Yes. I added 'fogbusting' functionality for the AI.
In order to test it with aircraft, I enabled exploration with aircraft, and then it just seemed to make sense leave it in. All this does is cause an aircraft to automatically do a recon mission, it does not give you an ability you did not have before, it just does it automatically rather than you having to manually tell each play to recon.
If there is a good choice of totally unexplored territory, that will be chosen first. (Give yourself 2 carriers with 3 planes each at turn 0 and put them both on explore, watch them map the whole world real fast). If a carrier is put on explore, all the planes on it are automatically put on explore.
In a more normal situtation, if there is nothing to explore, then units will fogbust. This works for land, sea and air units.
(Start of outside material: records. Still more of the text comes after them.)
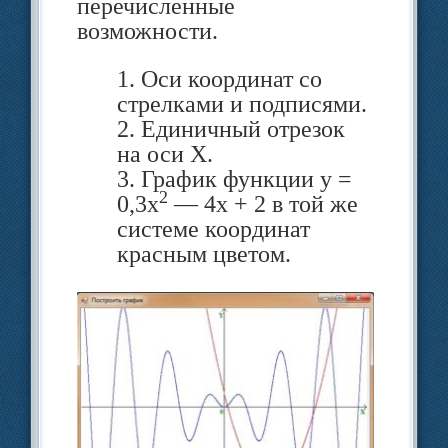
Загрузить изображение в
перечисленные
возможности.
компо­нент PictureBox.
Изображение может быть
1. Оси координат со
стрелками и подписями.
формата PNG, или GIF с про­
2. Единичный отрезок
зрачным фоном, или
на оси X.
3. График функции y =
формата BMP с фоном
2
0,3x
— 4x + 2 в той же
однородного цвета. Свойство
системе координат
красным цветом.
BackColor =Trasparent.
Написать обработчик
события OnClick для
компонента Button1.
Если при запуске приложения изо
You can put your ships on explore, and as long as you have explored the world, they will stand in the ocean off your cities watching for invasions. They should wake up if an
enemy unit is sighted. (Only the unit that sees it, not all units, you may need to use the wake all key if you want to stop all recon missions). Neutral units that are a threat will not cause automation to be canceled.
Put a carrier on explore once you have explored the world and you will see its planes keep a large area of fog busted.
AIs should be doing the same thing, their ships should be much less likely to just be sitting in port doing nothing.
Note, there is no memory from turn to turn here. In the case of aircraft, it should be slightly random which of a few good choices it picks, but if you want to get full coverage, you will need more than one plane. Do not expect it to check each direction in sequence. Each turn, it looks at a few choices and picks the best one, with a random factor, ignoring what it did the previous turn.